The Surface Temperature Field Campaign has come to a close, but please feel free to keep taking surface temperature observations. I know that many of you and your students are still taking observations and you are planning your projects to present at science fairs as well as the GLOBE regional science fairs.
The Surface Temperature field campaign ran through the first day of winter. In the Northern Hemisphere, the official first day of winter is December 22 this year and in the Southern Hemisphere, it was the first day of summer . The start of the seasons are actually defined in different ways depending on who is referring to them. December 22 is the start of astronomical winter. That is the day that the Northern Hemisphere is tilted the most away from the sun while the Southern Hemisphere is tilted the most towards the sun. But, Meteorologists define the start of winter to be December 1. That makes a lot of sense to me since December, January and February are the cold months of the year, i.e. Northern Hemisphere winter. Meteorological spring in the Northern Hemisphere is March, April and May while the Summer is June, July August, etc.
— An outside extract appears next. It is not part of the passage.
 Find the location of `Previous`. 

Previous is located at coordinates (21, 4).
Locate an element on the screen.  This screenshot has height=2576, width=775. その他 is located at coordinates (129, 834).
Thirty-four schools have entered a total of 995 surface temperature observations. Here are the schools.
Congratulations to all of you. It was hard to beat Huntington High School in West Virginia but every observations is important. Here is a map of where the observations were taken.
One of the best spatial distribution of data was on December 10, 2015. You can see in the image below that there were cool temperatures in the Eastern United States but they were well above average. It was cold in Alaska. Temperatures in Europe were not too cool wither. What is unusual this year was that there was very little snow in the eastern US and Europe as well. This may be due to the strong El Nino that is affecting the world.
As you can see in this graphic from Ida Middle School in Michigan, the temperatures were very warm in December and there was very little snow. But, they kept taking observations into January and found the temperature dropped considerably. Now, there is snow and temperature are quite cold.